No people in the world eat such quantities of animal food as the English, which is one reason why they are so generally tainted with the scurvy and its numerous train of consequences, indigestion, low spirits, hypochondriacism, &c. Animal food was surely designed for man, and, with a proper mixture of vegetables, it will be found the most wholesome; but to gorge beef, mutton, pork, fish, and fowl, twice or thrice a day, is certainly too much. All who value health ought to be contented with making one meal of flesh in the twenty-four hours, and this ought to consist of one kind only.
The most obstinate scurvy has often been cured by a vegetable diet; nay, milk alone will frequently do more in that disease than any medicine. Hence it is evident, that if vegetables and milk were more used in diet, we should have less scurvy, and likewise fewer putrid and inflammatory fevers. Fresh vegetables, indeed, come to be daily more used in diet; this laudable practice we hope will continue to gain ground.
Our aliment ought neither to be too moist nor too dry. Moist aliment relaxes the solids, and renders the body feeble. Thus we see females, who live much on tea and other watery diet, generally become weak, and unable to digest solid food: hence proceed hysterics, and all their dreadful consequences. On the other hand, food that is too dry, renders the solids in a manner rigid, and the humours viscid, which disposes the body to inflammatory fevers, scurvies, and the like.

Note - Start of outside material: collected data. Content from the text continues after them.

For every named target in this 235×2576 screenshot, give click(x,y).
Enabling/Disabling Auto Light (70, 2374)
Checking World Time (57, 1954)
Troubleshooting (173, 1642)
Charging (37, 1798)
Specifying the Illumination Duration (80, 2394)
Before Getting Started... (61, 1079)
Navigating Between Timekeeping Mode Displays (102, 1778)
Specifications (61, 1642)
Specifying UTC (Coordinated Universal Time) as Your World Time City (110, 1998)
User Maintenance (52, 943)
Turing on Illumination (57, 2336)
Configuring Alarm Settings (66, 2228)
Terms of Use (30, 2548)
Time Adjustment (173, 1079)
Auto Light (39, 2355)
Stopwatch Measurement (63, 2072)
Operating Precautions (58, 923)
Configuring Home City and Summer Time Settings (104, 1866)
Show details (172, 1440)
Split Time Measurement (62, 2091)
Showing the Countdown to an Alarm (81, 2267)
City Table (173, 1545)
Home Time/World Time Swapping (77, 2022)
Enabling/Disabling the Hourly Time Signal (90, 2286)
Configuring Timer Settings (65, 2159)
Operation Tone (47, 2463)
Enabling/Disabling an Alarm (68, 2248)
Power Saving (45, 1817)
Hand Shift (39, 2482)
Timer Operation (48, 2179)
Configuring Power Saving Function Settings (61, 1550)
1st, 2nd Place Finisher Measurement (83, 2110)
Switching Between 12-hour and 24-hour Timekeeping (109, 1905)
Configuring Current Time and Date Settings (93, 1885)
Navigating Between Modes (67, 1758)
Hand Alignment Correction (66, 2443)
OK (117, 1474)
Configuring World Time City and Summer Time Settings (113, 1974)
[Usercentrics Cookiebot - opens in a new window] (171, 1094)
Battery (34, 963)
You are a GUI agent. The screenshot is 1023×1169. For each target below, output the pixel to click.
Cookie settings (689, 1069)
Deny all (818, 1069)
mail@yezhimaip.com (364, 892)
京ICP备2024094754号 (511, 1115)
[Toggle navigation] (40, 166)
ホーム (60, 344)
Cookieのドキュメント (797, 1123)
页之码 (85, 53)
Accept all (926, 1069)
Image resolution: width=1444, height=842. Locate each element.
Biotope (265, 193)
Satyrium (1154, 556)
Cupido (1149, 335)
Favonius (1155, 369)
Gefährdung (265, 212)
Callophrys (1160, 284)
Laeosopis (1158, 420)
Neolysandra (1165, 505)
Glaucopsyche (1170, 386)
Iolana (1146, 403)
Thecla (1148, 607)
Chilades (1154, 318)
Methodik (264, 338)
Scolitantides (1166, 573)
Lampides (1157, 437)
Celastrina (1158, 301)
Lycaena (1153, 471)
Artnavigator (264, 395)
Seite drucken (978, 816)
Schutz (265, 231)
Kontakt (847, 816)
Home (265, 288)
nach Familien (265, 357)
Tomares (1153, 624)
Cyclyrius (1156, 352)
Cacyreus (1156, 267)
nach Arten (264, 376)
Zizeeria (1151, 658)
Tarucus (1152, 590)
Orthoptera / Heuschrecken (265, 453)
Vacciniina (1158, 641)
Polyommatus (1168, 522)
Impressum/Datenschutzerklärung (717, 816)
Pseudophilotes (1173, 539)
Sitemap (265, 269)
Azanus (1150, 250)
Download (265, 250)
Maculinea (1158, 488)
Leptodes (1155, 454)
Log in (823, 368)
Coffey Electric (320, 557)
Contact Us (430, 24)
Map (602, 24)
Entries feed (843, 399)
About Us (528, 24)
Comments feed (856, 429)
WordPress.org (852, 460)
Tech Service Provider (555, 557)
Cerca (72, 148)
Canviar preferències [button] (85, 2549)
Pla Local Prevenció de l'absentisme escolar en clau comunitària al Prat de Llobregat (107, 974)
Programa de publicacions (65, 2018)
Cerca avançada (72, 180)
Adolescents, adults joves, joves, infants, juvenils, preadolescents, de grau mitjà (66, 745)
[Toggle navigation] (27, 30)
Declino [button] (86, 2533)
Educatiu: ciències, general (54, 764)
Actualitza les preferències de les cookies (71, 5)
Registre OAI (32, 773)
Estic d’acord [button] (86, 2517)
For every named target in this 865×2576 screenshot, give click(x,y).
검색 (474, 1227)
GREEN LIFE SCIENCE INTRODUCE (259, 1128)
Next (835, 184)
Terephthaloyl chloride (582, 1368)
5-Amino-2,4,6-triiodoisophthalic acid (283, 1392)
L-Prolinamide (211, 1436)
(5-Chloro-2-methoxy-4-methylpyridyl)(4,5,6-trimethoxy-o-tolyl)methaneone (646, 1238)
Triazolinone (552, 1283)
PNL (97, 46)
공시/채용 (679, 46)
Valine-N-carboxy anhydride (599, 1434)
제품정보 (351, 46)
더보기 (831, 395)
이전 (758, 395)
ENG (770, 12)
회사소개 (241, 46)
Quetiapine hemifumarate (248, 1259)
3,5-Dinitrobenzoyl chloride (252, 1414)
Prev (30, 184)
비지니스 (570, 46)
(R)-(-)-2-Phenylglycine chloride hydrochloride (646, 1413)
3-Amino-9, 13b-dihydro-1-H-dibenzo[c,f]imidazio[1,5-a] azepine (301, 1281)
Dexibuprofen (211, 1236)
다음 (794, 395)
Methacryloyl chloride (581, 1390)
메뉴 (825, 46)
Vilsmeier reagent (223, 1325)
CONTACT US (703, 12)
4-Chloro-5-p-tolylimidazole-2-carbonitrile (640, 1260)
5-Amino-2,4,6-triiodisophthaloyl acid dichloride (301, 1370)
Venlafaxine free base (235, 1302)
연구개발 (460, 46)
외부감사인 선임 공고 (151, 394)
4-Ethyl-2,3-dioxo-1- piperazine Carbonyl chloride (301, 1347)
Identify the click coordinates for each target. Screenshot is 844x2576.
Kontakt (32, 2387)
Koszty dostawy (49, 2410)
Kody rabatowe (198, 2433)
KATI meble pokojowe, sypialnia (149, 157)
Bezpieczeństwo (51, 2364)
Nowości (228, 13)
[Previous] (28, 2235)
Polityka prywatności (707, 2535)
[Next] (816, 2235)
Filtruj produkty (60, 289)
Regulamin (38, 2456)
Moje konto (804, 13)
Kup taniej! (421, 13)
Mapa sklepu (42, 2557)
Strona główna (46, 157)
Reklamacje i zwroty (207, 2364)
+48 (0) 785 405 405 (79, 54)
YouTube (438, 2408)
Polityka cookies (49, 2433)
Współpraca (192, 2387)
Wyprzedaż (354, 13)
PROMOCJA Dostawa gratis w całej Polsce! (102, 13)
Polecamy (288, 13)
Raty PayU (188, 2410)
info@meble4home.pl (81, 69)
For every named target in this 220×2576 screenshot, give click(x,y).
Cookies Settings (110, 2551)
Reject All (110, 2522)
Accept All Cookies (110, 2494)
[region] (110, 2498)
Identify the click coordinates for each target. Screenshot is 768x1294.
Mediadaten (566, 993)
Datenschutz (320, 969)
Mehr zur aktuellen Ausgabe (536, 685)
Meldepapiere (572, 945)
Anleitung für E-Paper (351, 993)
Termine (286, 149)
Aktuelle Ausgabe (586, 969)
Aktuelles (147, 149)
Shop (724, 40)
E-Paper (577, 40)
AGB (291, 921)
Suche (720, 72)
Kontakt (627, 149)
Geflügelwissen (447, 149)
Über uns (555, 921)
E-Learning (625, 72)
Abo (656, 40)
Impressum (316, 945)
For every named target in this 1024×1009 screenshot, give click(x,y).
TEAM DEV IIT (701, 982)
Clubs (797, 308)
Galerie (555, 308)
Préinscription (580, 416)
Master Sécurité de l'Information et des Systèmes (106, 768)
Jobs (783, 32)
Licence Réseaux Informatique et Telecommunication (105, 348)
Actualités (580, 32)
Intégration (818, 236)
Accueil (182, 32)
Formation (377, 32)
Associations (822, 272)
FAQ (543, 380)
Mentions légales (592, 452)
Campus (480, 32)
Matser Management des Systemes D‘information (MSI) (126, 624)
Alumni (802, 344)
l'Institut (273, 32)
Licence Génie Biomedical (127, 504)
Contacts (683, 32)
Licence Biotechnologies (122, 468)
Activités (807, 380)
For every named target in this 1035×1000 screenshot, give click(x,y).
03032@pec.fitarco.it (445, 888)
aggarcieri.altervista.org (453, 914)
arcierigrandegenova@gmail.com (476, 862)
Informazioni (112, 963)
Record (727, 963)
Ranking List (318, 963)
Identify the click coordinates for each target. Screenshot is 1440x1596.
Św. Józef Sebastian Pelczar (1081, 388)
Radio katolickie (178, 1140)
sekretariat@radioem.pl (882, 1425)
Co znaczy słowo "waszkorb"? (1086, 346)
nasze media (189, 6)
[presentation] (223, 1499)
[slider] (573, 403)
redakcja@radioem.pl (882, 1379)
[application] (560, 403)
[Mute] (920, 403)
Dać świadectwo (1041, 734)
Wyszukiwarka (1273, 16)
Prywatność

Much has been said on the ill effects of tea in diet. They are, no doubt, numerous; but they proceed rather from the imprudent use of it, than from any bad qualities in the tea itself. Tea is now the universal breakfast in this part of the world; but the morning is surely the most improper time of the day for drinking it. Most delicate persons, who, by the bye, are the greatest tea-drinkers, cannot eat any thing in the morning. If such persons, after fasting ten or twelve hours, drink four or five cups of tea without eating almost any bread, it must hurt them. Good tea, taken in moderate quantity, not too strong, nor too hot, nor drank upon an empty stomach, will seldom do harm; but if it be bad, which is often the case, or substituted in the room of solid food, it must have many ill effects.